What you should do ::
Return exactly the lines of the records below, starting at the line that contains "visita, resolviendo todas" and ending at the line that contains "Videollamada", with both of those lines kept.

Extracted records ::
----

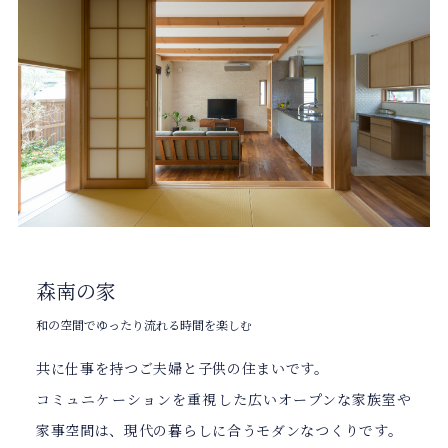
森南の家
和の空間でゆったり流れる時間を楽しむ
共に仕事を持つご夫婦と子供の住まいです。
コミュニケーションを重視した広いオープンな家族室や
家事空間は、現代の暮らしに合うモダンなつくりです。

----

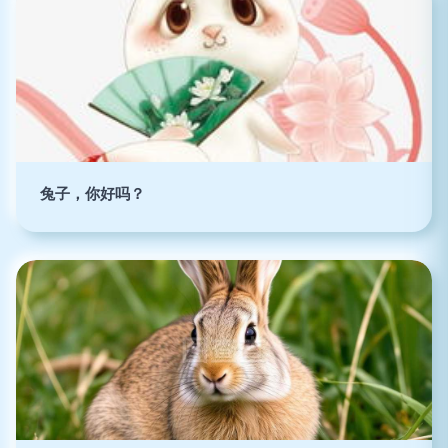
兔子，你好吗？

----

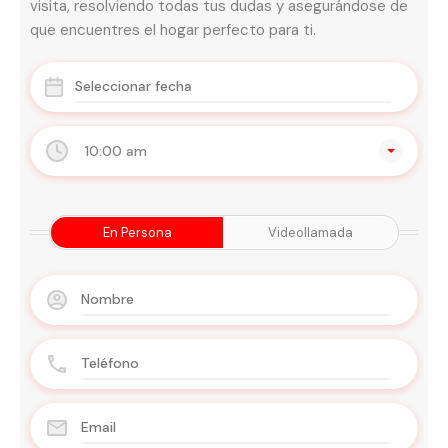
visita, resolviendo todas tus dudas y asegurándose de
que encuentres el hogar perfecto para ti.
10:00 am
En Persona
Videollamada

----

Result of this exercise ::
visita, resolviendo todas tus dudas y asegurándose de
que encuentres el hogar perfecto para ti.
10:00 am
En Persona
Videollamada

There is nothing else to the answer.